But for the loss of Gibraltar, the position of Spain would have been
closely analogous to that of England. Looking at once upon the
Atlantic and the Mediterranean, with Cadiz on the one side and
Cartagena on the other, the trade to the Levant must have passed
under her hands, and that round the Cape of Good Hope not far from
her doors. But Gibraltar not only deprived her of the control of the
Straits, it also imposed an obstacle to the easy junction of the two
divisions of her fleet.
At the present day, looking only at the geographical position of
Italy, and not at the other conditions affecting her sea power, it
would seem that with her extensive sea-coast and good ports she is
very well placed for exerting a decisive influence on the trade route to
the Levant and by the Isthmus of Suez. This is true in a degree, and
would be much more so did Italy now hold all the islands naturally
Italian; but with Malta in the hands of England, and Corsica in those
of France, the advantages of her geographical position are largely
neutralized. From race affinities and situation those two islands are
as legitimately objects of desire to Italy as Gibraltar is to Spain. If the
Adriatic were a great highway of commerce, Italy’s position would be
still more influential. These defects in her geographical
completeness, combined with other causes injurious to a full and
secure development of sea power, make it more than doubtful
whether Italy can for some time be in the front rank among the sea
nations.
As the aim here is not an exhaustive discussion, but merely an
attempt to show, by illustration, how vitally the situation of a country
may affect its career upon the sea, this division of the subject may be
dismissed for the present; the more so as instances which will further
bring out its importance will continually recur in the historical
treatment. Two remarks, however, are here appropriate.

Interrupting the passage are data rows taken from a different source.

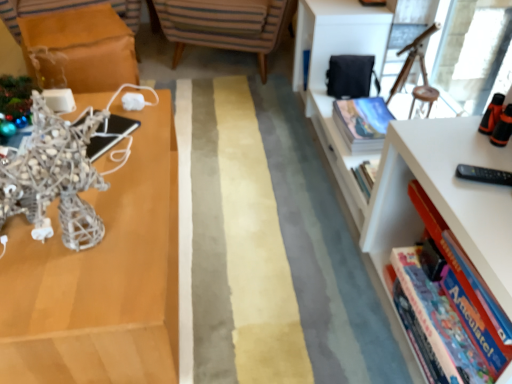 I want to click on vacant space situated above hardcover book at upper right, the 1th book viewed from the back (from a real-world perspective), so click(366, 112). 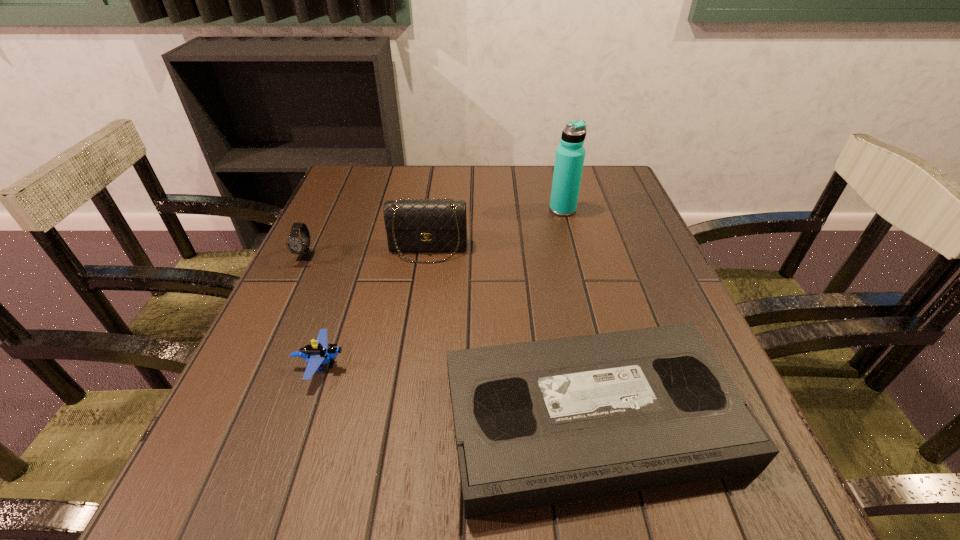 At what (x,y) coordinates should I click in order to perform the action: click on vacant space that satisfies the following two spatial constraints: 1. on the front-facing side of the fourth object from right to left; 2. on the right side of the shortest object. Please return your answer as a coordinate pair (x, y). Image resolution: width=960 pixels, height=540 pixels. Looking at the image, I should click on (303, 417). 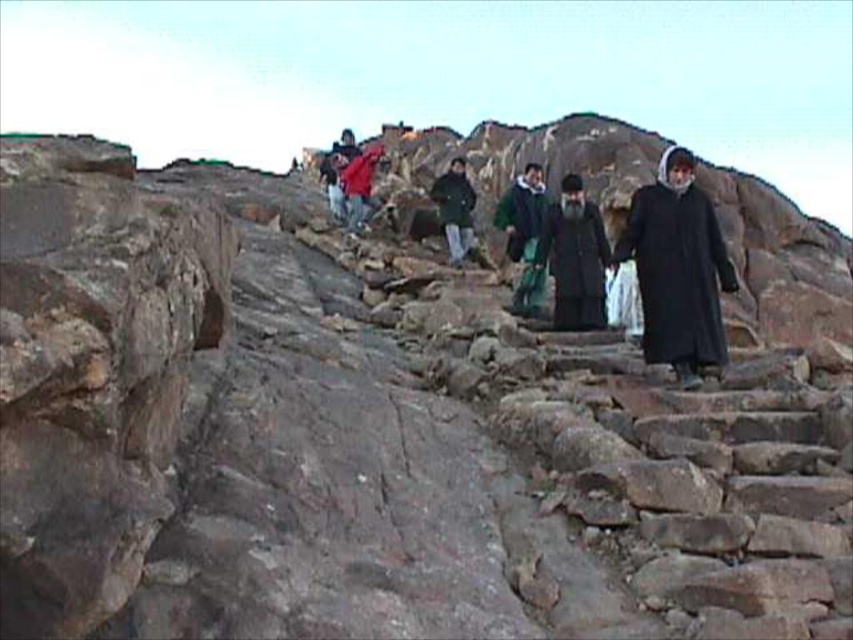 Question: Which point is farther to the camera?

Choices:
 (A) green fabric coat at center
 (B) black matte robe at center
 (C) black matte robe at right

Answer: (A)

Question: Can you confirm if black matte robe at center is positioned to the right of dark green fabric jacket at center?

Choices:
 (A) no
 (B) yes

Answer: (B)

Question: Which object is positioned farthest from the dark green fabric jacket at center?

Choices:
 (A) green fabric coat at center
 (B) black matte robe at right

Answer: (B)

Question: Which point is closer to the camera?

Choices:
 (A) (469, 218)
 (B) (531, 300)
 (C) (567, 296)

Answer: (C)

Question: Does black matte robe at center appear on the left side of dark green fabric jacket at center?

Choices:
 (A) yes
 (B) no

Answer: (B)

Question: Does black matte robe at center appear on the right side of green fabric coat at center?

Choices:
 (A) no
 (B) yes

Answer: (B) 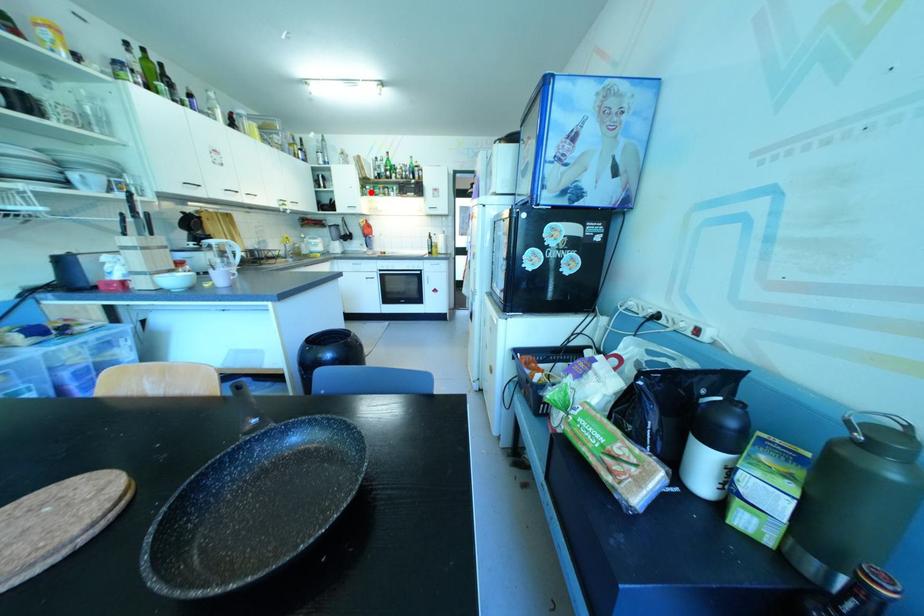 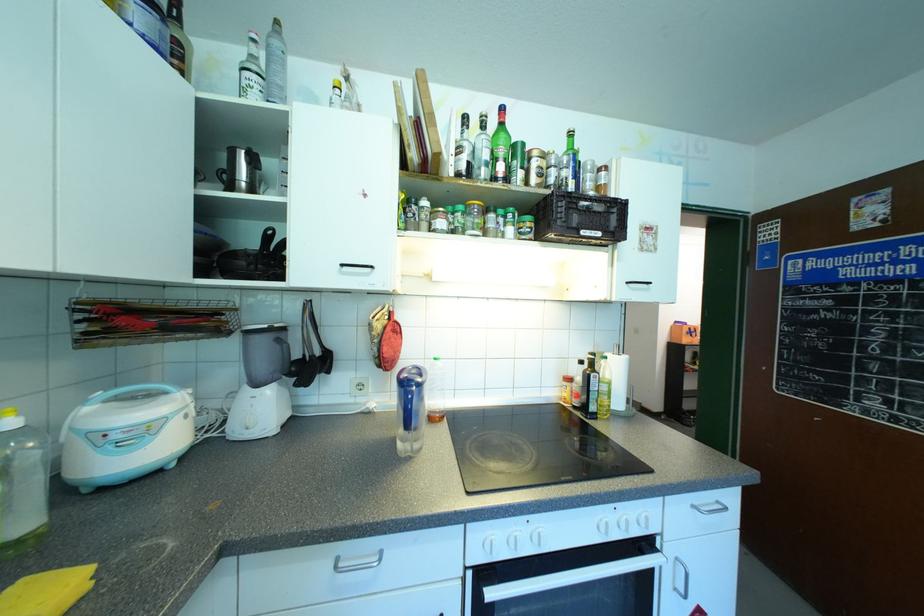 Where in the second image is the point corresponding to the highlighted location from the first image?

(440, 223) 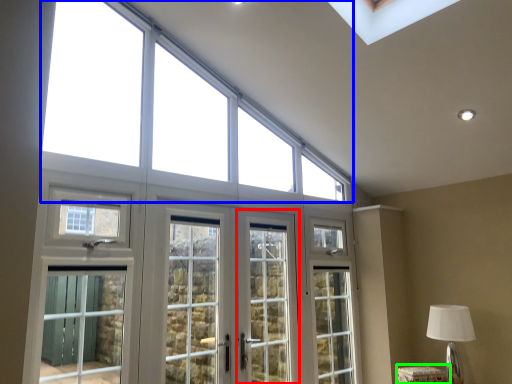 Question: Which object is positioned closest to screen door (highlighted by a red box)? Select from window (highlighted by a blue box) and furniture (highlighted by a green box).

Choices:
 (A) window
 (B) furniture

Answer: (A) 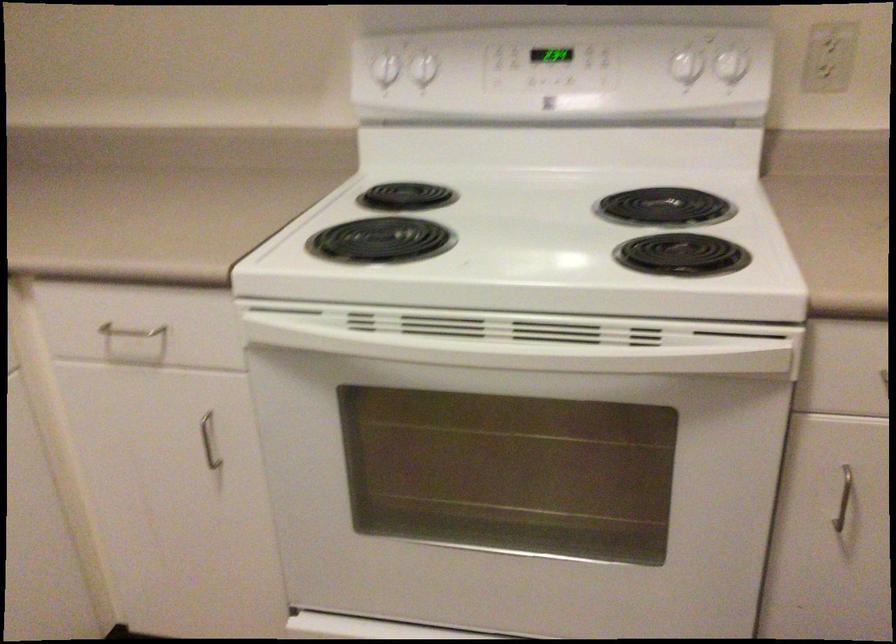 This screenshot has width=896, height=644. What do you see at coordinates (136, 337) in the screenshot? I see `a drawer handle` at bounding box center [136, 337]. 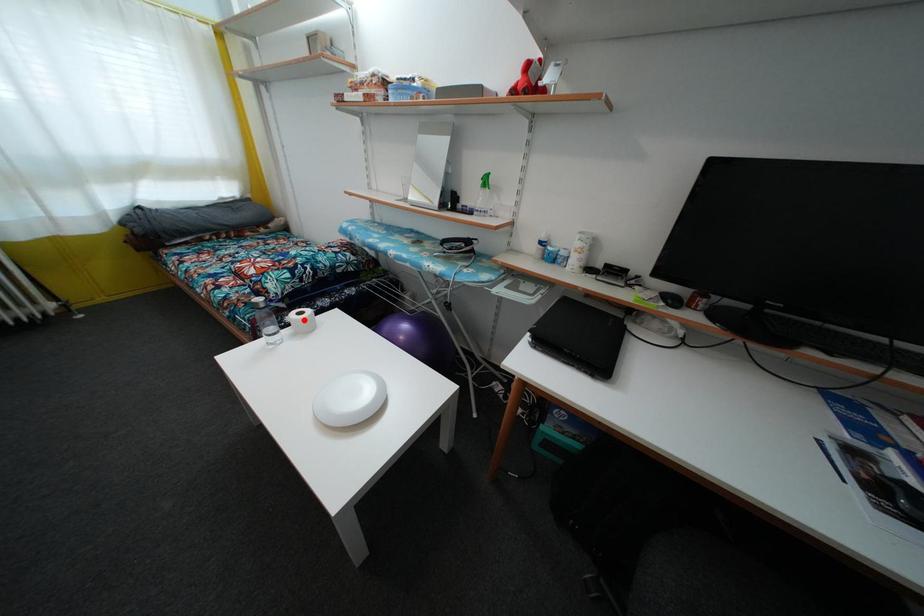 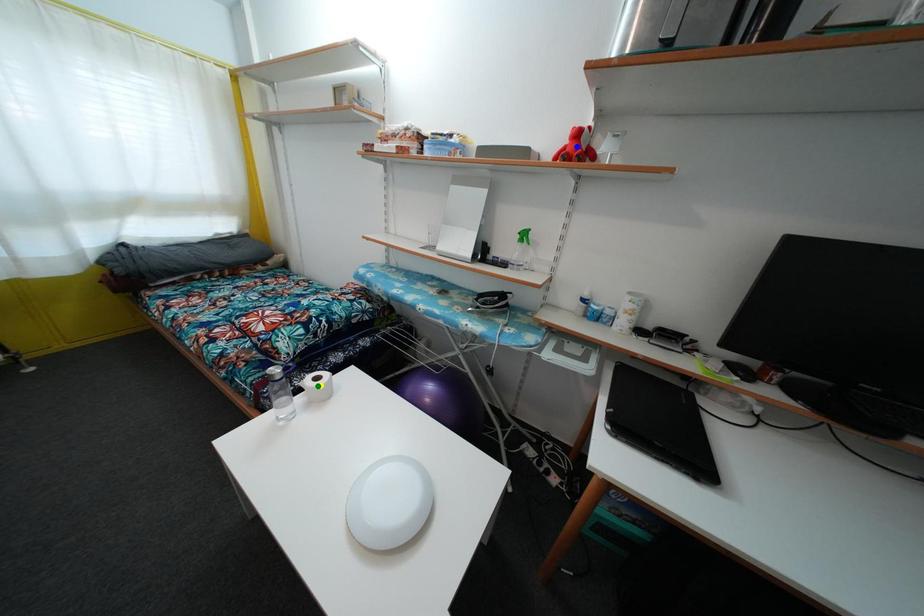 Question: I am providing you with two images of the same scene from different viewpoints. A red point is marked on the first image. You are given multiple points on the second image. In image 2, which mark is for the same physical point as the one in image 1?

Choices:
 (A) blue point
 (B) yellow point
 (C) green point

Answer: (B) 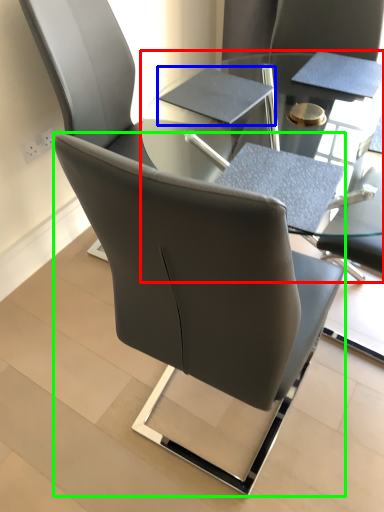 Question: Which is farther away from table (highlighted by a red box)? notebook (highlighted by a blue box) or chair (highlighted by a green box)?

Choices:
 (A) notebook
 (B) chair

Answer: (B) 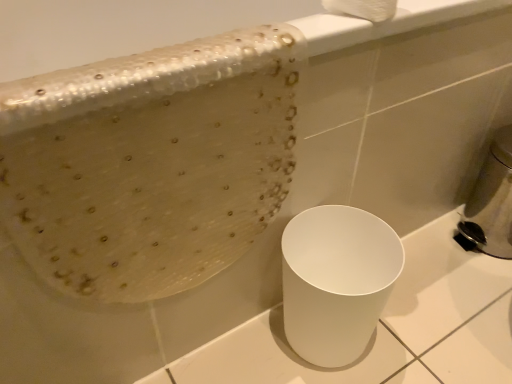 Question: Would you consider white fluffy toilet paper at upper center to be distant from metallic silver soap dispenser at right?

Choices:
 (A) no
 (B) yes

Answer: (A)

Question: Does white fluffy toilet paper at upper center have a larger size compared to metallic silver soap dispenser at right?

Choices:
 (A) yes
 (B) no

Answer: (B)

Question: From a real-world perspective, is white fluffy toilet paper at upper center positioned under metallic silver soap dispenser at right based on gravity?

Choices:
 (A) no
 (B) yes

Answer: (A)

Question: Can you confirm if white fluffy toilet paper at upper center is smaller than metallic silver soap dispenser at right?

Choices:
 (A) yes
 (B) no

Answer: (A)

Question: Is white fluffy toilet paper at upper center further to the viewer compared to metallic silver soap dispenser at right?

Choices:
 (A) yes
 (B) no

Answer: (B)

Question: Does point (475, 200) appear closer or farther from the camera than point (391, 14)?

Choices:
 (A) closer
 (B) farther

Answer: (B)

Question: Considering the positions of metallic silver soap dispenser at right and white fluffy toilet paper at upper center in the image, is metallic silver soap dispenser at right taller or shorter than white fluffy toilet paper at upper center?

Choices:
 (A) short
 (B) tall

Answer: (B)

Question: Considering the positions of metallic silver soap dispenser at right and white fluffy toilet paper at upper center in the image, is metallic silver soap dispenser at right bigger or smaller than white fluffy toilet paper at upper center?

Choices:
 (A) big
 (B) small

Answer: (A)

Question: From the image's perspective, relative to white fluffy toilet paper at upper center, is metallic silver soap dispenser at right above or below?

Choices:
 (A) above
 (B) below

Answer: (B)

Question: Does point (360, 4) appear closer or farther from the camera than point (353, 302)?

Choices:
 (A) farther
 (B) closer

Answer: (B)

Question: From their relative heights in the image, would you say white fluffy toilet paper at upper center is taller or shorter than white glossy trash can at lower right?

Choices:
 (A) short
 (B) tall

Answer: (A)

Question: Looking at their shapes, would you say white fluffy toilet paper at upper center is wider or thinner than white glossy trash can at lower right?

Choices:
 (A) thin
 (B) wide

Answer: (A)

Question: From the image's perspective, is white fluffy toilet paper at upper center located above or below white glossy trash can at lower right?

Choices:
 (A) above
 (B) below

Answer: (A)

Question: Is point (307, 352) positioned closer to the camera than point (394, 11)?

Choices:
 (A) farther
 (B) closer

Answer: (A)

Question: Considering the positions of white glossy trash can at lower right and white fluffy toilet paper at upper center in the image, is white glossy trash can at lower right wider or thinner than white fluffy toilet paper at upper center?

Choices:
 (A) thin
 (B) wide

Answer: (B) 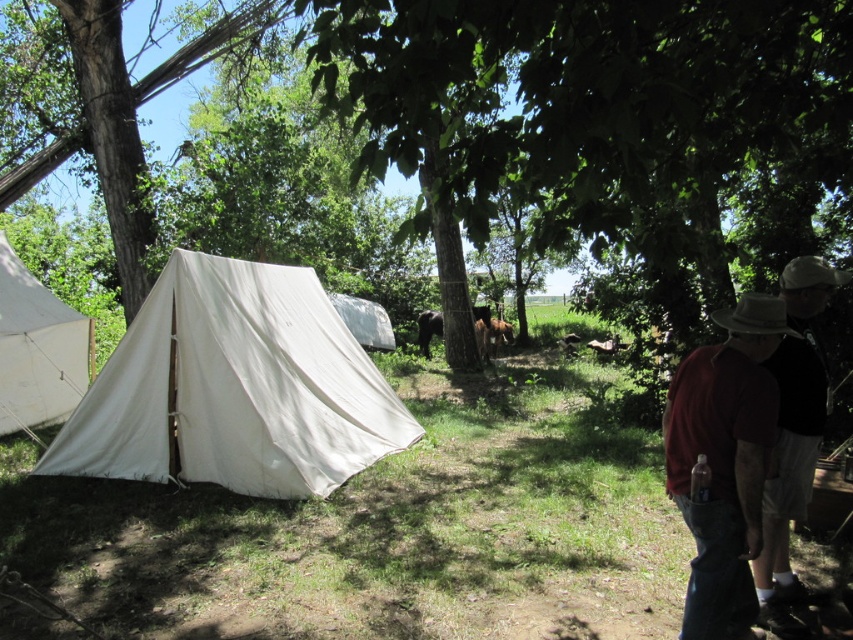 You are planning to set up a picnic blanket between the two people and the white canvas tent at left. The picnic blanket is 2 meters long. Will it fit comfortably between them?

The distance between the two people and the white canvas tent at left is 6.36 meters. Since the picnic blanket is only 2 meters long, there will be ample space left after placing it comfortably between them. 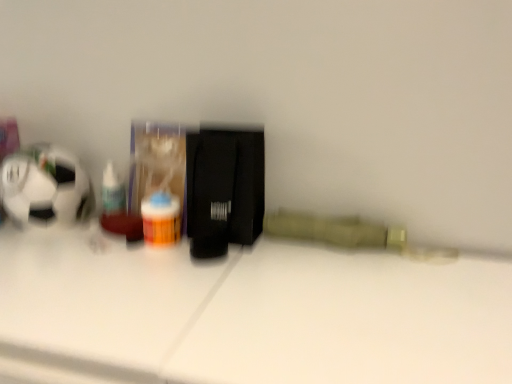 Find the location of a particular element. free space above white glossy table at center (from a real-world perspective) is located at coordinates (232, 276). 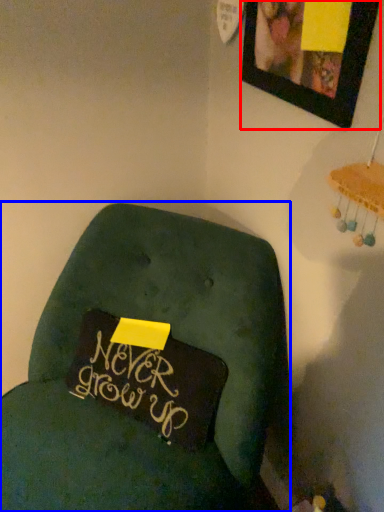 Question: Which point is further to the camera, picture frame (highlighted by a red box) or furniture (highlighted by a blue box)?

Choices:
 (A) picture frame
 (B) furniture

Answer: (A) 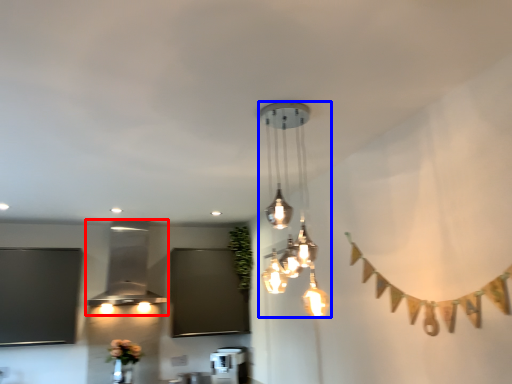 Question: Which object appears farthest to the camera in this image, lamp (highlighted by a red box) or lamp (highlighted by a blue box)?

Choices:
 (A) lamp
 (B) lamp

Answer: (A) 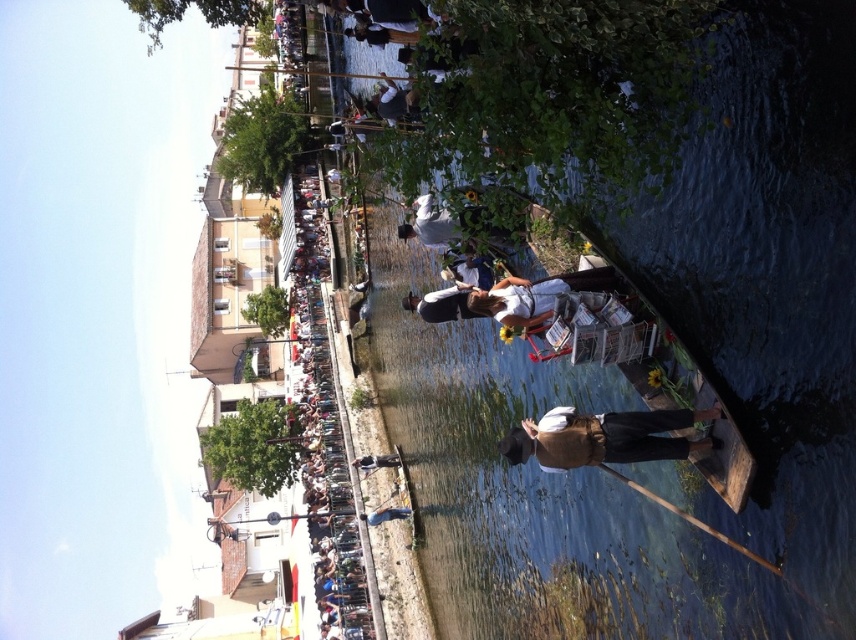 Question: Among these points, which one is nearest to the camera?

Choices:
 (A) (575, 497)
 (B) (663, 454)

Answer: (B)

Question: Which of the following is the closest to the observer?

Choices:
 (A) (596, 429)
 (B) (848, 324)

Answer: (B)

Question: Is clear blue water at center behind brown leather hat at center?

Choices:
 (A) yes
 (B) no

Answer: (B)

Question: Where is clear blue water at center located in relation to brown leather hat at center in the image?

Choices:
 (A) above
 (B) below

Answer: (B)

Question: Can you confirm if clear blue water at center is positioned below brown leather hat at center?

Choices:
 (A) yes
 (B) no

Answer: (A) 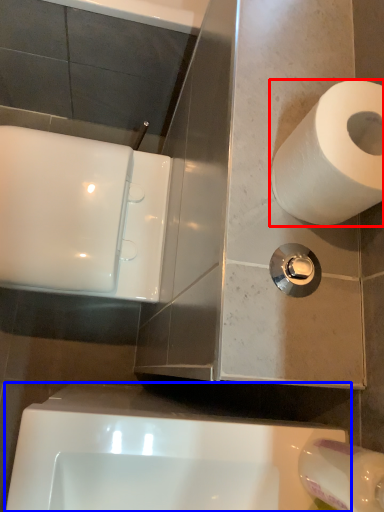 Question: Which object is further to the camera taking this photo, toilet paper (highlighted by a red box) or bath (highlighted by a blue box)?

Circumstances have caused the Mediterranean Sea to play a
greater part in the history of the world, both in a commercial and a
military point of view, than any other sheet of water of the same size.
Nation after nation has striven to control it, and the strife still goes
on. Therefore a study of the conditions upon which preponderance in
its waters has rested, and now rests, and of the relative military
values of different points upon its coasts, will be more instructive
than the same amount of effort expended in another field.
Furthermore, it has at the present time a very marked analogy in
many respects to the Caribbean Sea,—an analogy which will be still
closer if a Panama canal route ever be completed. A study of the
strategic conditions of the Mediterranean, which have received
ample illustration, will be an excellent prelude to a similar study of
the Caribbean, which has comparatively little history.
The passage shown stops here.